Picking up in our essentials series, this week I’m here to cover a topic that is more about pure annoyance than importance, but when you think about it, it makes perfectly clear sense. Enter in the dispute between real domain names and over-initialized domains, and you got yourself another case of Devlounge essentials.
Welcome to Devlng
Ever since Flickr, the need for shorter company names has multiplied faster than a few bunnies locked in a room. I never expected to see domains for sale that are nothing more than a random combination of letters selling, and worse, being used to brand an entire site or startup.
What’s the value of shorter domain names? There’s always been that low-character issue, that the least amount of letters a name can be, the easier it can be to remember and the more valuable the name is. Is it true? Maybe to all the domain appraisal companies, but not to most of us.
It’s disappointing to see some many sites falling into the “web 2.0 BS Express”, and simply following the crowd. Sites that are creating their image by dropping a few letters off of their name and replacing it with an “r”, or spelling words entirely different for dramatic effect.
Are we that creative(less), or did we all just miss the spelling bee?

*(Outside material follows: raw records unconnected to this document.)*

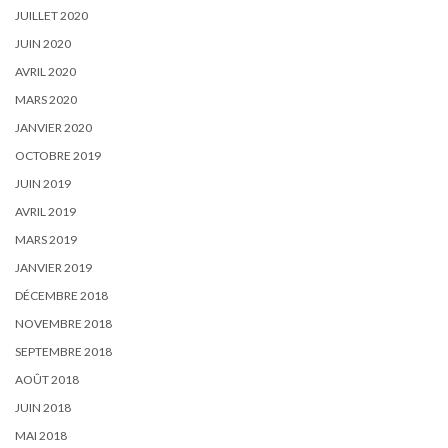
JUILLET 2020
JUIN 2020
AVRIL 2020
MARS 2020
JANVIER 2020
OCTOBRE 2019
JUIN 2019
AVRIL 2019
MARS 2019
JANVIER 2019
DÉCEMBRE 2018
NOVEMBRE 2018
SEPTEMBRE 2018
AOÛT 2018
JUIN 2018
MAI 2018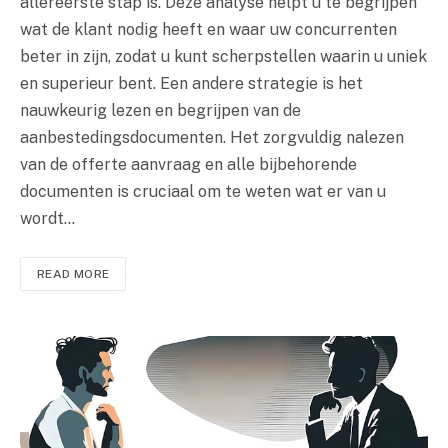
allereerste stap is. Deze analyse helpt u te begrijpen
wat de klant nodig heeft en waar uw concurrenten
beter in zijn, zodat u kunt scherpstellen waarin u uniek
en superieur bent. Een andere strategie is het
nauwkeurig lezen en begrijpen van de
aanbestedingsdocumenten. Het zorgvuldig nalezen
van de offerte aanvraag en alle bijbehorende
documenten is cruciaal om te weten wat er van u
wordt…
READ MORE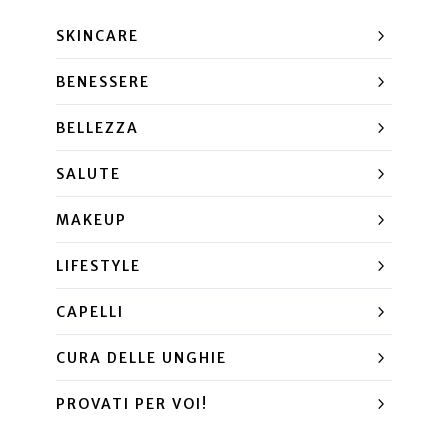
SKINCARE
BENESSERE
BELLEZZA
SALUTE
MAKEUP
LIFESTYLE
CAPELLI
CURA DELLE UNGHIE
PROVATI PER VOI!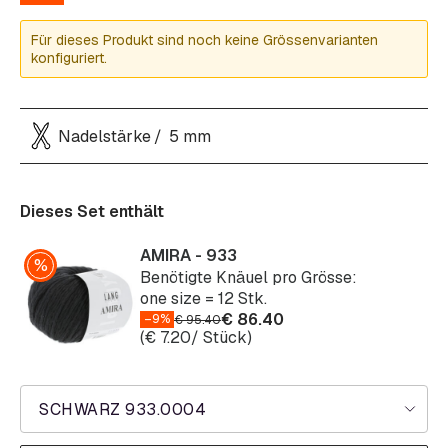
Für dieses Produkt sind noch keine Grössenvarianten
konfiguriert.
Nadelstärke
5 mm
Dieses Set enthält
AMIRA - 933
Benötigte Knäuel pro Grösse:
one size = 12 Stk.
€
86.40
–9%
€
95.40
(
€
7.20
/ Stück)
SCHWARZ 933.0004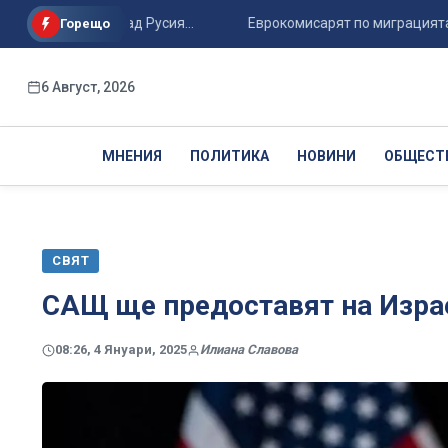
ката победа над Русия...
Еврокомисарят по миграцията: ЕС н
Горещо
6 Август, 2026
МНЕНИЯ
ПОЛИТИКА
НОВИНИ
ОБЩЕСТ
СВЯТ
САЩ ще предоставят на Изра
08:26, 4 Януари, 2025
Илиана Славова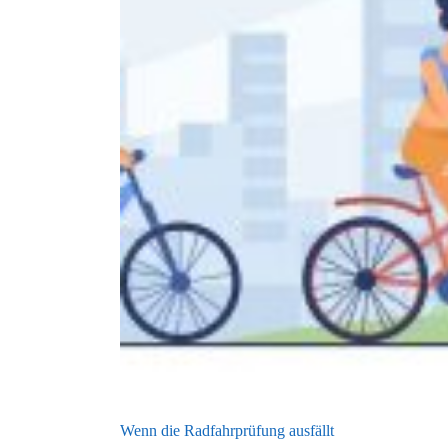
Wenn die Radfahrprüfung ausfällt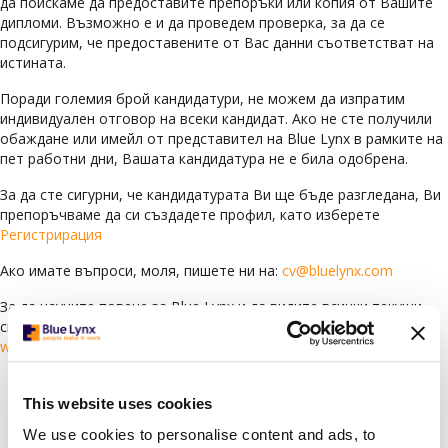
да поискаме да предоставите препоръки или копия от Вашите
дипломи. Възможно е и да проведем проверка, за да се
подсигурим, че предоставените от Вас данни съответстват на
истината.
Поради големия брой кандидатури, не можем да изпратим
индивидуален отговор на всеки кандидат. Ако не сте получили
обаждане или имейл от представител на Blue Lynx в рамките на
пет работни дни, Вашата кандидатура не е била одобрена.
За да сте сигурни, че кандидатурата Ви ще бъде разгледана, Ви
препоръчваме да си създадете профил, като изберете
Регистрирация
Ако имате въпроси, моля, пишете ни на:
cv@bluelynx.com
За да научите повече за Blue Lynx и да видите всички текущи
свободни позиции, посетете нашия уебсайт:
www.bluelynxcareers.bg
Languages
This website uses cookies
Arabic
(78)
We use cookies to personalise content and ads, to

The question here becomes why would anyone bother to build a brand around a name that, in English, or even any language, has absolutely no meaning? What happen to the days when people would join meaningful words together to form strong names that had some backbone to them? Sadly, they are coming to an end.
Why would someone sacrifice a true meaning name for a jumble of letters? One reason could be creativity. Is the web in general lacking so much originality that we find ourselves forced to used alternative spellings to use names already taken by other companies? Why not try something different?
Than there’s the issue of spelling. Never should dropping a few letters be considered acceptable in helping clients remember your brand name. If you’re forcing your visitors to check their intelligence at the door before entering your site, you’re really not making any progress.
The moral of the story
Forget that hype that is the web world we live in. Stop stooping to ridiculous levels for the sake of joining in with the crowd in todays “web 2.0” world. Instead, start branding your site with logical names formed with actual words that have meaning behind them. In the long run it will only benefit your brand, because language can never go out of style, but little initials can. Remember, you’re out to create a positive and reputable brand, not the next code name for “l33t” gamer discussion.